Non tutto il post rock viene per nuocere. In fondo, diciamocelo, quante sono le band post qualcosa che suonano tutto tranne che contemporanee e che danno l’idea di guardare al passato quando non solo a sé stesse? Poche, va riconosciuto. I Pharm sono fra quelli che conservano uno sguardo sull’altrove (contemporaneo? Futuro?) e in uno stesso disco possono far finta di essere dei Primus inaciditi (“Sorbetto”) o flirtare col jazz di coltreiniana memoria (“L’Africano”) o magari iniziare a fare a pugni con l’elettronica (“Buone Cose A Lei”) o mischiare di tutto in un trip lisergico al limite del rumoristico spacca cervelli (“Western Machines”) o farci viaggiare nello spazio a suon di theremin (“Joe Chip”) o buttarci a tradimento dentro trame ambient (“Q”)

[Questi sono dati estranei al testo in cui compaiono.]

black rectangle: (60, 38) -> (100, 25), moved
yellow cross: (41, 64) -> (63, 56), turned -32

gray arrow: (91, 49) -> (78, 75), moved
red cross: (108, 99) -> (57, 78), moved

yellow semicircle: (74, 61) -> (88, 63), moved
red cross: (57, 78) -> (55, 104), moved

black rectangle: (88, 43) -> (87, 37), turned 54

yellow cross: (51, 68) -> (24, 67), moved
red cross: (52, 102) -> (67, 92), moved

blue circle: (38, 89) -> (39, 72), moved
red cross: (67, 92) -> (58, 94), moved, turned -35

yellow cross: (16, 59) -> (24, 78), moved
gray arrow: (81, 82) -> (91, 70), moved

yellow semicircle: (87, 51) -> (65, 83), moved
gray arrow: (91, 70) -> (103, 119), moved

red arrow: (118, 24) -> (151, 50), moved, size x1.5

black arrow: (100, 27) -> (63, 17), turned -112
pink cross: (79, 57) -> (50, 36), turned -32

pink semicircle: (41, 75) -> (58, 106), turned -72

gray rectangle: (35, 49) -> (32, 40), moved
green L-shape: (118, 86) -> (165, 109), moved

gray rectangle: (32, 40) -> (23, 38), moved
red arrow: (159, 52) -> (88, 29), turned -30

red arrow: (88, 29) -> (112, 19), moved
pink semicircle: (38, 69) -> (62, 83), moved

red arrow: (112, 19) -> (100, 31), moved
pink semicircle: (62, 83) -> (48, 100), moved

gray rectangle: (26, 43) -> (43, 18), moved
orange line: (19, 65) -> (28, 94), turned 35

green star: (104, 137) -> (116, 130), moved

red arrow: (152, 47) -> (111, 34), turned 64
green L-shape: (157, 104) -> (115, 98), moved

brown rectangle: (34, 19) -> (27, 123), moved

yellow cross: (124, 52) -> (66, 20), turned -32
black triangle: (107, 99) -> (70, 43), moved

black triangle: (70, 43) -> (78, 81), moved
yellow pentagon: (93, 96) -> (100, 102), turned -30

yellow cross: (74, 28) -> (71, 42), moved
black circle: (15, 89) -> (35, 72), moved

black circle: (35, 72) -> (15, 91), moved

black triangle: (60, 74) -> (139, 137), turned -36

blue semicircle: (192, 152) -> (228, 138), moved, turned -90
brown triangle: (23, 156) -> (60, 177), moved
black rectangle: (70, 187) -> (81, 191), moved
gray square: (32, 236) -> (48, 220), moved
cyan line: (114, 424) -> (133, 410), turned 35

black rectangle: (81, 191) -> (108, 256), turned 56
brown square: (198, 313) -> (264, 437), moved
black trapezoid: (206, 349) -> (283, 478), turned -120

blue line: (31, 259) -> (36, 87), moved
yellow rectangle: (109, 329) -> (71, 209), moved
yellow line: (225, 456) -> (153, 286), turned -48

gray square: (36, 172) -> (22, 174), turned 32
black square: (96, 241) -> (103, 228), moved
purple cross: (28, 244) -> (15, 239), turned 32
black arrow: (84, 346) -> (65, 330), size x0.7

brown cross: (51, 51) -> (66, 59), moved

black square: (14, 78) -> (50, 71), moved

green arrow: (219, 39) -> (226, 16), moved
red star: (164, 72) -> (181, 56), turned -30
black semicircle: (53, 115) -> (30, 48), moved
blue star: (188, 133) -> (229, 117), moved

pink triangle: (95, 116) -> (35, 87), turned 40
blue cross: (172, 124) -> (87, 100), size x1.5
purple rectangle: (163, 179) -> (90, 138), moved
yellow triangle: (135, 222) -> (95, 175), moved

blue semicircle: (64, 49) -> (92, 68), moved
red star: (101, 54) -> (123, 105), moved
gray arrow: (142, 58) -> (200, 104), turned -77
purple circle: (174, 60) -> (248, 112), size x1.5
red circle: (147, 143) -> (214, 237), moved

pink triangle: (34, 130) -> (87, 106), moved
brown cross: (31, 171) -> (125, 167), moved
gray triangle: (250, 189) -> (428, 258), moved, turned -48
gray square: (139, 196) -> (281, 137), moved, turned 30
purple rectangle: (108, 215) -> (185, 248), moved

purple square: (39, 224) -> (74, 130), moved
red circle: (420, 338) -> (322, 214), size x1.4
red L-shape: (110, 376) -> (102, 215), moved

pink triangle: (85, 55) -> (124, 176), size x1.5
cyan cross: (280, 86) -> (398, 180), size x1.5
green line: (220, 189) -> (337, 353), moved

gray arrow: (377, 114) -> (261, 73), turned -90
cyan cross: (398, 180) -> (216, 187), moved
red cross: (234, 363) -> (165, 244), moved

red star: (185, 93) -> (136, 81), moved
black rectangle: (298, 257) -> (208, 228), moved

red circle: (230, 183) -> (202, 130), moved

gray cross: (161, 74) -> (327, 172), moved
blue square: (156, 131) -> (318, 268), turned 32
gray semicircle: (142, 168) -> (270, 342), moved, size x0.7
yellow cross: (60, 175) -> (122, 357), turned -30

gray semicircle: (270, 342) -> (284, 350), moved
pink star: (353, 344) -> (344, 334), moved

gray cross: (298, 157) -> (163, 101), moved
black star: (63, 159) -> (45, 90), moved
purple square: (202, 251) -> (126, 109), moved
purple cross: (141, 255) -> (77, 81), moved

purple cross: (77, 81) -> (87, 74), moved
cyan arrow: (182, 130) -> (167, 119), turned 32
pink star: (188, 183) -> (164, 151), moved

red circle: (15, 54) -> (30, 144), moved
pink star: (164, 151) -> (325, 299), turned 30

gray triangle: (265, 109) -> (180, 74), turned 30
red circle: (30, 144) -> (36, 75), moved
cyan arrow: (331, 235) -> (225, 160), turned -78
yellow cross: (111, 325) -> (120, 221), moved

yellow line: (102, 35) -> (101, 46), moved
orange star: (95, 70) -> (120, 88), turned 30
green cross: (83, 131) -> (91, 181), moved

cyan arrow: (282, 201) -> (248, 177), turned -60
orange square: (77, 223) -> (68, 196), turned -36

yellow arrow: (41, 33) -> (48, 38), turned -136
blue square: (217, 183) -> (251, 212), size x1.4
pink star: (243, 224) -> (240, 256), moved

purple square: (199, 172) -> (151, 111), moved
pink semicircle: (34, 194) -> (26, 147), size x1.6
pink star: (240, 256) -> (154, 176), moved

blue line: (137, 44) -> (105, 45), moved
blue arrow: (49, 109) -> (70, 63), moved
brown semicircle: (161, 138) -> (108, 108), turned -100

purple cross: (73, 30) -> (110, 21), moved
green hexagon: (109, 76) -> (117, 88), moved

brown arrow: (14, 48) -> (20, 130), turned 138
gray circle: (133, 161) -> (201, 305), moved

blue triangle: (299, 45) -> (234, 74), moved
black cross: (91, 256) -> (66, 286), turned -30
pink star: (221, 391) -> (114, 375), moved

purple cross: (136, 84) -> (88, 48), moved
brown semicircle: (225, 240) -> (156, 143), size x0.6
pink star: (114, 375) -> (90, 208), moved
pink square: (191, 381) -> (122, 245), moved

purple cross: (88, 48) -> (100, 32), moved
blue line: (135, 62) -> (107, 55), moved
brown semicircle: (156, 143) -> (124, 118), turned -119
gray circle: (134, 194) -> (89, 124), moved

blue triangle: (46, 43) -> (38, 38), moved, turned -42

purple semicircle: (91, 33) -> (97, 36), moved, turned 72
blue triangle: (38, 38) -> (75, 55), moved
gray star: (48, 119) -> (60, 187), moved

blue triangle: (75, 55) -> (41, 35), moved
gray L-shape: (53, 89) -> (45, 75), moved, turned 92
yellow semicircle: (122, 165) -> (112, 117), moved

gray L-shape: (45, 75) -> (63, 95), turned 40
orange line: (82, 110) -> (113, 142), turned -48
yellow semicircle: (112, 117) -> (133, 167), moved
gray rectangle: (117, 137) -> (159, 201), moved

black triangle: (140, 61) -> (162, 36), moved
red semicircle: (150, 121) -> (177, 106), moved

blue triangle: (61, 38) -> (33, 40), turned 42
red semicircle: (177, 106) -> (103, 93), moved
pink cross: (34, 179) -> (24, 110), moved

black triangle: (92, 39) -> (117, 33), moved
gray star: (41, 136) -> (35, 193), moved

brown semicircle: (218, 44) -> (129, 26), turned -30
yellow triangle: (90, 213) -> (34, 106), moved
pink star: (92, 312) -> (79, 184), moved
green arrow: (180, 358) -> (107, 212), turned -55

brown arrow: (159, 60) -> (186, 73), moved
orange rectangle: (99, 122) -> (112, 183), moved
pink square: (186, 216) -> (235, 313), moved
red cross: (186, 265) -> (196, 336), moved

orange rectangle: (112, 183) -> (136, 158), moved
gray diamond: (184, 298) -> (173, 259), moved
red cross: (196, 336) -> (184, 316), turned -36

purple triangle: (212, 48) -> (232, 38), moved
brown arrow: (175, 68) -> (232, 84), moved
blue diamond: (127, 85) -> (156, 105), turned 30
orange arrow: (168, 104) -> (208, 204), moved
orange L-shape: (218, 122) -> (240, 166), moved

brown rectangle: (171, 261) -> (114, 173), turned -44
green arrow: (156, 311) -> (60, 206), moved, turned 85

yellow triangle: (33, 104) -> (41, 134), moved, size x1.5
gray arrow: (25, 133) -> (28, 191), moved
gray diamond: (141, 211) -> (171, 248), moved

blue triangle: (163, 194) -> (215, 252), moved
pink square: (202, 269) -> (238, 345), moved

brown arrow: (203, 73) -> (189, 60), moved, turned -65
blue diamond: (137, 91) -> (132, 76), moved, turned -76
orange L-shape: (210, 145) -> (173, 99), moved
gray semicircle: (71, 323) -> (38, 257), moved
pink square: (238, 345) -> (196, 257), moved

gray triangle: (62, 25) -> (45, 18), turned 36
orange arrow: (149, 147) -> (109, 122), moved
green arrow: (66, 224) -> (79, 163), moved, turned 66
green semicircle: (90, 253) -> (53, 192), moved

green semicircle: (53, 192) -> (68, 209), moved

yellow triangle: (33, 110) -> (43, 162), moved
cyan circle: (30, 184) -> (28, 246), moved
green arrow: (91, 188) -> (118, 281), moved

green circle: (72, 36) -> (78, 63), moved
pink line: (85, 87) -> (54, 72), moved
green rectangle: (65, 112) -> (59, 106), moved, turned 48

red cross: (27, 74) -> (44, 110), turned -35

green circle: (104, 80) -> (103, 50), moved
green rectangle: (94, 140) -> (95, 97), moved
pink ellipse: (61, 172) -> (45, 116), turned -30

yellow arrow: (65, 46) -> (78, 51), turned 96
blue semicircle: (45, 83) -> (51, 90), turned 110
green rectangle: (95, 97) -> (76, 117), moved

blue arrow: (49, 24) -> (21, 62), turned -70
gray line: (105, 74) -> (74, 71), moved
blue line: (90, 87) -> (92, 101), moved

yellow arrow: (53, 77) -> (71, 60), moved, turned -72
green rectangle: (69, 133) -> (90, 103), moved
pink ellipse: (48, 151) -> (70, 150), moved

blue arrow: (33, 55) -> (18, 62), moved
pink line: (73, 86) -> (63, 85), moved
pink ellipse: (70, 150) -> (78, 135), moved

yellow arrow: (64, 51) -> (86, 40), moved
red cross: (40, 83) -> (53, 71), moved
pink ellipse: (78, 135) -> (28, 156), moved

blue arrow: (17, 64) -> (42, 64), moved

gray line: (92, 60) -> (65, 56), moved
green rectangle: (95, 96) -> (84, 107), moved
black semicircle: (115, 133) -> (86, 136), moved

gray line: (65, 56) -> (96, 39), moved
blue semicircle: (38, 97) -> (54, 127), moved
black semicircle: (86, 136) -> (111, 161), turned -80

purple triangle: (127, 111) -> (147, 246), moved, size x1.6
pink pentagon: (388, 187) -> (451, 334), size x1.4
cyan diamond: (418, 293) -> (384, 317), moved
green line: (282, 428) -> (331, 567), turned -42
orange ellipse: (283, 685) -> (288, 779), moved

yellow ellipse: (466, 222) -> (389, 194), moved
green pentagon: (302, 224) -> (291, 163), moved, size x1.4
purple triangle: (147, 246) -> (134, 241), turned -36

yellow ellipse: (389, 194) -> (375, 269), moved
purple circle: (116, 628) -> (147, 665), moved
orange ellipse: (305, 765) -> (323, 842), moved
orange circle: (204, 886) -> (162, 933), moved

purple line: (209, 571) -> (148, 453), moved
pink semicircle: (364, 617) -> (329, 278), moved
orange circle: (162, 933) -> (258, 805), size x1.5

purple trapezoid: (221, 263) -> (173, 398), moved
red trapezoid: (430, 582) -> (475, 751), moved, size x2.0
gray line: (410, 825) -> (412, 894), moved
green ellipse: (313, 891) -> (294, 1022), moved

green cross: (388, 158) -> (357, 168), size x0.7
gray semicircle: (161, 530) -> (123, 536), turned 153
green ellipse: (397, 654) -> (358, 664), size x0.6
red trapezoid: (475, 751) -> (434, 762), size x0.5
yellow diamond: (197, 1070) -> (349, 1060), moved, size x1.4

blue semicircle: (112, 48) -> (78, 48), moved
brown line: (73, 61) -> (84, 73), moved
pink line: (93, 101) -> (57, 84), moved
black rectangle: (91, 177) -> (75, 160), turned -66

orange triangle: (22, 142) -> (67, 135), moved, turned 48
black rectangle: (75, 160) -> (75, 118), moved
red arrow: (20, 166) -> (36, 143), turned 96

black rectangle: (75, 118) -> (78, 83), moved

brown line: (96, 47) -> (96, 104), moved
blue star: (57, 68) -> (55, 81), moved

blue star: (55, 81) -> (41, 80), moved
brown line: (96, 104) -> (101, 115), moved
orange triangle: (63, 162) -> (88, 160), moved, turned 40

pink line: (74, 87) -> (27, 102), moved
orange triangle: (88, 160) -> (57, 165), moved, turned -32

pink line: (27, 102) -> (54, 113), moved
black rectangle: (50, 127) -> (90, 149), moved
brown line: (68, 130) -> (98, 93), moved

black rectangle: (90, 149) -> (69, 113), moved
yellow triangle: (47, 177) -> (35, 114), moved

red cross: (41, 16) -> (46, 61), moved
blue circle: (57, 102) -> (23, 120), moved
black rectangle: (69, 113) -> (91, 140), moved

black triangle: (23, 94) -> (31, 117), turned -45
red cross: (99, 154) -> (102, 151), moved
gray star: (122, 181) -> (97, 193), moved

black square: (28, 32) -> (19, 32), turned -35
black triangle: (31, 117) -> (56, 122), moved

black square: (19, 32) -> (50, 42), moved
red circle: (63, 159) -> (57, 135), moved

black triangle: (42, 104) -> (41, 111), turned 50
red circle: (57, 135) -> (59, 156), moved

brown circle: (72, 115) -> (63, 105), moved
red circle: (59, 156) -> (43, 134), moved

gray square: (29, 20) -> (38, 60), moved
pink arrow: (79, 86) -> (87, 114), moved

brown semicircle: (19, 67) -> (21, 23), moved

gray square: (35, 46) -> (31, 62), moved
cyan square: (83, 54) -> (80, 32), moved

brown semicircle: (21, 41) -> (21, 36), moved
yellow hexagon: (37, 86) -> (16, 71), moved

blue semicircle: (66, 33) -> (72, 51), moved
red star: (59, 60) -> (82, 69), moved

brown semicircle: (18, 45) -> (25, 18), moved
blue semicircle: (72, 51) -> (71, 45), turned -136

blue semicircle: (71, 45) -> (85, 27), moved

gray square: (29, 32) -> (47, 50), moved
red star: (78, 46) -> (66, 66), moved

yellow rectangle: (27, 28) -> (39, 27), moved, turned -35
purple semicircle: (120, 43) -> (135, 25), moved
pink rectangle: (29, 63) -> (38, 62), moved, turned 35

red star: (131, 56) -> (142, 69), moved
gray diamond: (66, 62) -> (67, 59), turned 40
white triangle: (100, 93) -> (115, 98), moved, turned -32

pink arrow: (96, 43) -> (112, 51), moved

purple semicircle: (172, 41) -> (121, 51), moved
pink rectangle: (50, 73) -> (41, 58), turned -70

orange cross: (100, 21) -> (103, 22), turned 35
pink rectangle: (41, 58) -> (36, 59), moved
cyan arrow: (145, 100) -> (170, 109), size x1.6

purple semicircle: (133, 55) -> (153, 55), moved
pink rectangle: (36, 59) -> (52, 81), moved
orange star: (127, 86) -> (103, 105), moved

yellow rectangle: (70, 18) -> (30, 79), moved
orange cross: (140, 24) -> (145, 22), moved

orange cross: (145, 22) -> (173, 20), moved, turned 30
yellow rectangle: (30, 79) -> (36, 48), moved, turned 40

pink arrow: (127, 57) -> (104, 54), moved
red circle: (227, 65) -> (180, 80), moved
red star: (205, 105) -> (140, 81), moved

E non si faccia l’errore di presumere che i Pharm si siamo limitati a un pout-pourri senza né capo né coda! I Pharm sono gente onesta e se da un lato ci evitano l’inutile ripetizione dello stesso concetto per più brani, dall’altro sono riusciti a creare un unicum, o se preferite una formula che pur partendo da infinite sfaccettature sonore, produce un suono omogeneo e coerente. E questo probabilmente, appare ancora più evidente quando, impavidi, premiamo nuovamente play lasciandoci di nuovo precipitare nel cosmo dei Pharm consci di quello che stiamo per trovare.
Un disco per intrepidi, per amanti del genere, per patiti della sperimentazione o semplicemente per chi si annoia delle solite cose. Promossi col massimo dei voti.